The other two looked at him oddly as though they, too, felt his heartfelt declaration was a little over the top.The guy was just doing his job, right?

Luke explained, “She was smart and put multiple doors between her and the origin point.”

He talked over her head as if she wasn't even there.

She pulled the mask down again to say, “I'm fine,” when she remembered her manners. “Thank you.”

She sighed. “I wish I was as smart as you’re giving me credit for. I was just working in the back office and fell asleep.” She didn’t mention why she’d been in her office so late and hoped her computer had turned the screen off before he got there.

A hand fell on her shoulder, jolting her thoughts.

“Damn, Ivy. I'd hug you, but I'm filthy.”

Ivy jumped up and hugged her best friend Jo anyway. She was already a mess and despite being blond and small and always dressed like a librarian, she didn't care about dirt. Over Jo's shoulder, she looked back to see smoke billowing out from every window of her home.
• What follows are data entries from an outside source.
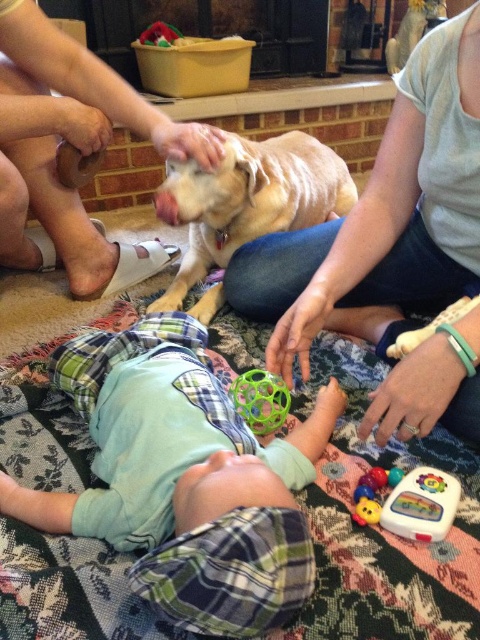 You are a parent holding a baby who is lying on a patterned blanket. You see the rubberized plastic toy at lower right and the rubber teething ring at lower center. Which toy is positioned to the left of the other?

The rubberized plastic toy at lower right is to the left of the rubber teething ring at lower center.

You are a parent trying to dress your baby. You have a light blue cotton shirt at center and a translucent rubber ball at center. Which item is wider?

The light blue cotton shirt at center is wider than the translucent rubber ball at center.

You are a parent holding a baby. You want to give the baby the toy located at point (252, 428). The baby is currently at point (302, 323). Can you reach the toy without moving past the baby?

Point (302, 323) is in front of point (252, 428), so the toy at point (252, 428) is behind the baby. Therefore, you can reach it without moving past the baby. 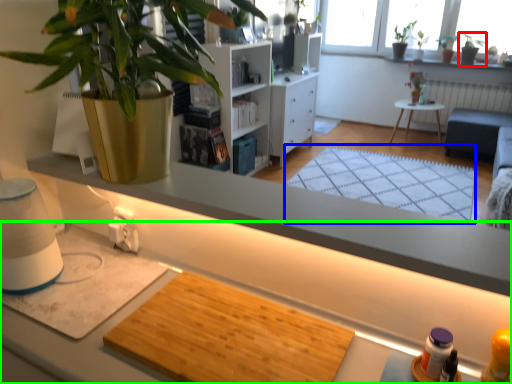 Question: Which object is the closest to the houseplant (highlighted by a red box)? Choose among these: mat (highlighted by a blue box) or desk (highlighted by a green box).

Choices:
 (A) mat
 (B) desk

Answer: (A) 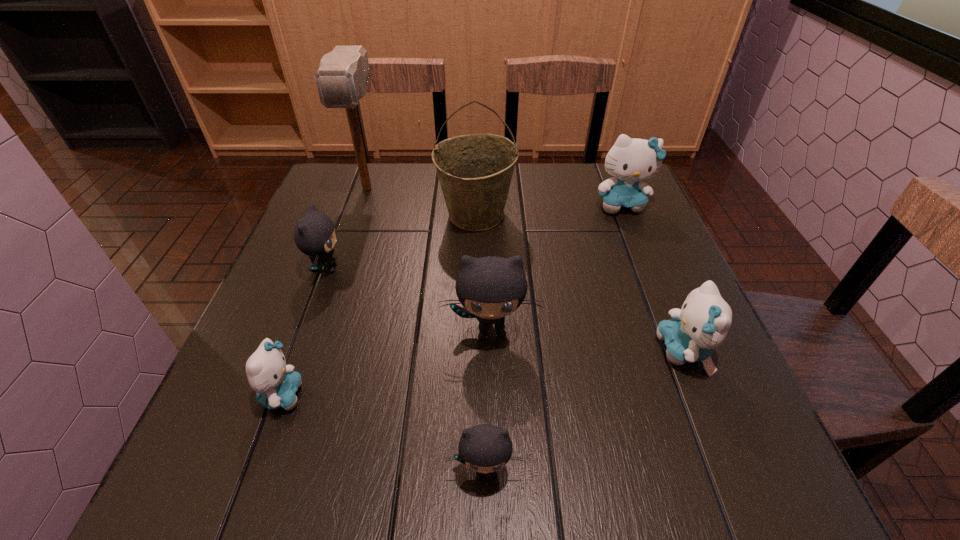 At what (x,y) coordinates should I click in order to perform the action: click on mallet positioned at the far edge. Please return your answer as a coordinate pair (x, y). Image resolution: width=960 pixels, height=540 pixels. Looking at the image, I should click on (342, 79).

Image resolution: width=960 pixels, height=540 pixels. Find the location of `wine bucket that is at the far edge`. wine bucket that is at the far edge is located at coordinates (475, 171).

Where is `kitten located at the far edge`? The image size is (960, 540). kitten located at the far edge is located at coordinates (630, 161).

This screenshot has width=960, height=540. I want to click on object that is at the near edge, so click(484, 448).

This screenshot has height=540, width=960. I want to click on mallet that is at the left edge, so click(342, 79).

This screenshot has height=540, width=960. I want to click on object that is positioned at the far left corner, so point(342,79).

Identify the location of object located in the far right corner section of the desktop. This screenshot has width=960, height=540. (630, 161).

Identify the location of free location at the far edge of the desktop. The width and height of the screenshot is (960, 540). (418, 210).

At what (x,y) coordinates should I click in order to perform the action: click on vacant space at the near edge. Please return your answer as a coordinate pair (x, y). The image size is (960, 540). Looking at the image, I should click on (362, 453).

The height and width of the screenshot is (540, 960). In the image, there is a desktop. In order to click on vacant space at the left edge in this screenshot , I will do `click(244, 414)`. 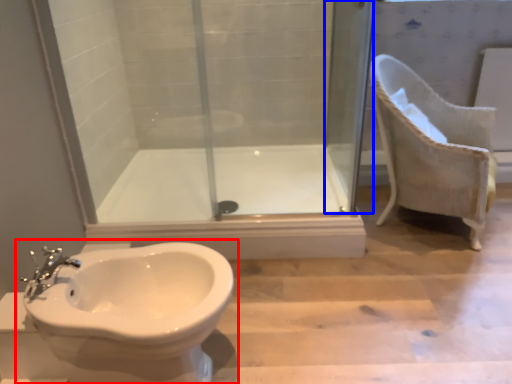 Question: Which point is closer to the camera, toilet (highlighted by a red box) or screen door (highlighted by a blue box)?

Choices:
 (A) toilet
 (B) screen door

Answer: (A) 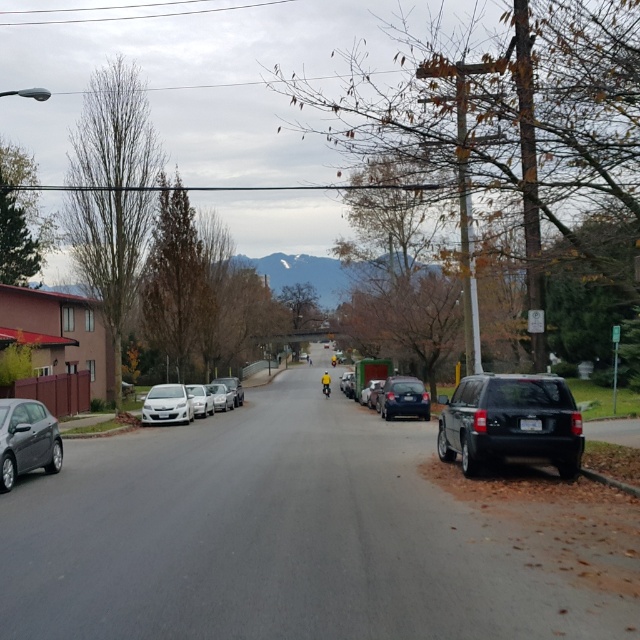 Does matte black car at left have a greater width compared to matte black car at center?

No.

Who is taller, matte black car at left or matte black car at center?

With more height is matte black car at center.

Is point (54, 465) behind point (342, 392)?

No.

Locate an element on the screen. Image resolution: width=640 pixels, height=640 pixels. matte black car at left is located at coordinates (26, 440).

Which of these two, white matte sedan at center or matte black car at center, stands taller?

Standing taller between the two is matte black car at center.

Does white matte sedan at center appear on the right side of matte black car at center?

In fact, white matte sedan at center is to the left of matte black car at center.

Identify the location of white matte sedan at center. (221, 396).

Between black matte suv at right and matte black car at left, which one has less height?

With less height is matte black car at left.

Which is below, black matte suv at right or matte black car at left?

black matte suv at right

This screenshot has width=640, height=640. What are the coordinates of `black matte suv at right` in the screenshot? It's located at (509, 422). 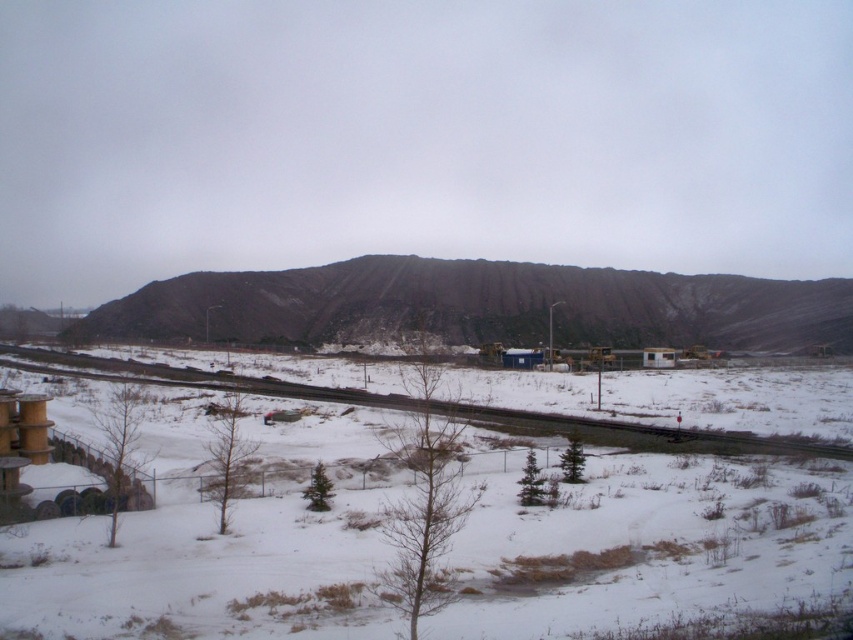 Question: Does brown/dirt-like mountain at center have a lesser width compared to snowy gravel train track at lower center?

Choices:
 (A) no
 (B) yes

Answer: (A)

Question: Which point is farther from the camera taking this photo?

Choices:
 (A) (297, 291)
 (B) (28, 618)
 (C) (756, 445)

Answer: (A)

Question: Does brown/dirt-like mountain at center appear on the left side of snowy gravel train track at lower center?

Choices:
 (A) yes
 (B) no

Answer: (B)

Question: In this image, where is white powdery snow at center located relative to brown/dirt-like mountain at center?

Choices:
 (A) right
 (B) left

Answer: (B)

Question: Which of these objects is positioned closest to the white powdery snow at center?

Choices:
 (A) snowy gravel train track at lower center
 (B) brown/dirt-like mountain at center

Answer: (A)

Question: Estimate the real-world distances between objects in this image. Which object is closer to the snowy gravel train track at lower center?

Choices:
 (A) white powdery snow at center
 (B) brown/dirt-like mountain at center

Answer: (A) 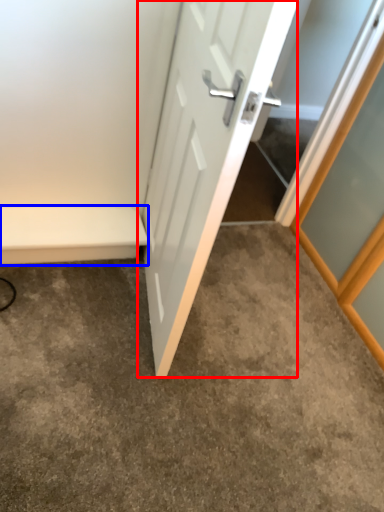 Question: Which object appears closest to the camera in this image, door (highlighted by a red box) or balustrade (highlighted by a blue box)?

Choices:
 (A) door
 (B) balustrade

Answer: (A) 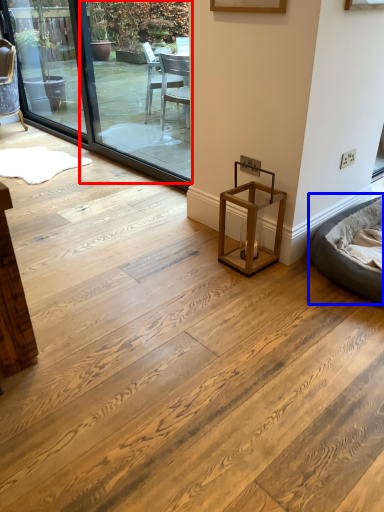 Question: Which point is closer to the camera, window screen (highlighted by a red box) or bean bag chair (highlighted by a blue box)?

Choices:
 (A) window screen
 (B) bean bag chair

Answer: (B)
Firefighters with hoses turned on to it and some aimed for the neighbor's houses, wetting them down so that her burn didn't turn into theirs.

As she watched it all get eaten by flames, Ivy felt like she was going to vomit. That was everything.Everything. There was no backup plan.

She’d bought the house at the higher end of her ability, thinking she only had to make it three or four years with no major disasters. She hadn’t made it one year.

The only good thing was that she’d absolutely forbidden herself from buying a house she couldn’t afford to lose. She never invested in anything she couldn’t afford to lose. But this came close, so painfully close. Fixing this would hurt hard and take every bit of the cushion she had. She’d be back at zero and zero had been a shitty place.

She had no family to stay with and only her own savings as a cushion. This was definitely going to be a hard fall.

She held on to Jo far too tightly until Jo had to extract herself explaining, “I'm so sorry Ivy. I've got to go finish the job.”

Jo was trying to save her house. But Ivy could see it was a lost cause along with everything in it. Black inky smoke billowed out, stealing everything. Orange flames licked at her new living room furniture, taunting her as they ate her prized possessions.

Grasping for something, for anything that made sense, she said, “I don't think I left anything on. Did something short circuit?”

She'd had the house thoroughly inspected before she bought it—exactly so that she wouldn’t have a disaster in the first few years. Had her inspector not been competent?

She was chasing these odd thoughts to keep from going crazy as Luke crowded her, his bare fingers now pressing softly on her wrist. For whatever reason she hadn't felt them before, but now the human contact jolted through her.